Les réflecteurs paraboliques: Ils sont placés sur une ligne droite avec une grande distance l'un de l'autre. Si deux personnes se tiennent devant chacun d’eux, ils peuvent avoir une conversation, même s’ils chuchotent. Cela se produit parce que le transfert par ondes sonores de l'air, se reflètent, leur énergie est concentrée dans le centre et le son se retrouve amplifié dans les oreilles de ceux qui participent à l'expérience.

Les instruments expérimentaux interactifs sont accompagnés par des textes pertinents affichés sur des plaques, issus du travail préservé du grand philosophe.

 

Le plus important site historique en Halkidiki est l’ancienne Stagira situé 500 mètres au sud-est d’Olympiada sur la péninsule de Liotopi. La ville occupait les deux collines de la péninsule séparées par une bande de terre basse et pour visiter le site complet il faut compter au moins 2 à 3 heures. Des colons ioniens venus de l'île d'Andros fondèrent la ville en 655 av. J.-C. puis des colons de Chalkida sont arrivés un peu plus tard. Le premier nom de la ville était Orthagoria et des sources anciennes sont précises sur la localisation. Stravonas est situé en zone côtière au sud de l’Akanthos antique et mentionne en face l'existence d'un petit îlot nommé Kapros (probablement l'île actuelle de Kafkanas). Le fait que le même nom soit attribué au port de Stagira est une option vu les nombreuses pièces portent le symbole d'un bateau.

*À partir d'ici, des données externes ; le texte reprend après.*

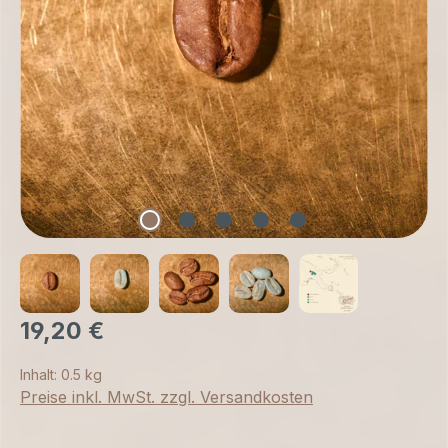
19,20 €
Inhalt:
0.5 kg
Preise inkl. MwSt. zzgl. Versandkosten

Après la fin des guerres médiques, Stagira rejoint la Première Alliance Athénienne mais les enregistrements montrent que sa contribution financière était petite. Cependant, lors de la guerre du Péloponnèse en 424 av. J.-C., la ville a été reniée par les Athéniens, s’est alliée avec les Spartiates. Vrasidas s’est montré aux membres de l'Alliance comme un libérateur venu les sauver. Cette proposition a eu au moins un effet sur une partie de la population qui voulait être libérée de drainage économique appliqué par Athènes. Vrasidas a commencé avec ce plan la division de l'empire athénien dans le nord de la Grèce. Il a conquis quelques autres villes lors de sa campagne comme Akanthos et Amfipolis, une des plus importantes colonies athéniennes. Au printemps 423 av. J.-C., Athènes et Sparte ont signé une trêve mais Vrasidas a refusé de renoncer à son projet. En Avril 422 av. J.-C., la trêve a pris fin et Athéniens a envoyé un corps expéditionnaire sous Kleonas afin de reconquérir les propriétés dans le Nord de la Grèce. Vrasidas a écrasé les Athéniens à Amfipolis où lui et son adversaire Kleon ont été tués. Ainsi Stagira n’a jamais rejoint la nouvelle Alliance Athénienne. Plus tard Stagira rejoint la "Commune de Chalkidiens», confédération de villages de Halkidiki ayant Olynthos comme capitale. Philippe II, père d'Alexandre le Grand, a rasé la ville lors la guerre d’Olynthos en 349 av. J.-C. et reconstruite sous le nom d'Aristote qu’il appréciait beaucoup. Selon d'autres sources la ville aurait été reconstruite probablement par Alexandre le Grand lui-même. Malgré la reconstruit plus tard de la ville, cette catastrophe a marqué le début d'un déclin et la ville était déserte à l'époque gréco-romaine. Il est à noter que Stravonas (63 av. J.-C. - 23 après J.-C.) mentionne dans ses célèbres « Geographics » que lors de visite Stagira était déjà déserte. A l'époque médiévale, un château connu sous le nom Livasdia ou Lipsasda est mentionné vers l'an 1000, situé à l’emplacement de l'ancienne ville. Le visiteur peut aujourd'hui voir les restes de certains bâtiments sur le versant nord du site archéologique ainsi que le petit mur byzantin à ses pieds. Les premières fouilles dans l'ancienne Stagira eurent lieu à la fin de 1960 et continuent encore à mettre à jour d’importantes découvertes. Le musée archéologique de Polygyros présente les résultats de ces fouilles.

Lors de son décès en 322 av. J.-C. à Halkida, le corps d’Aristote a été transféré dans sa ville natale, Stagira, où il fut été enterré avec de grands honneurs. Il a été déclaré «fondateur» de la ville et un autel a été construit sur sa tombe. « Aristoteleia », une célébration en honneur à son nom a été établie. De nos jours, les autorités locales et d'autres organismes tentent de faire revivre l’ « Aristoteleia ».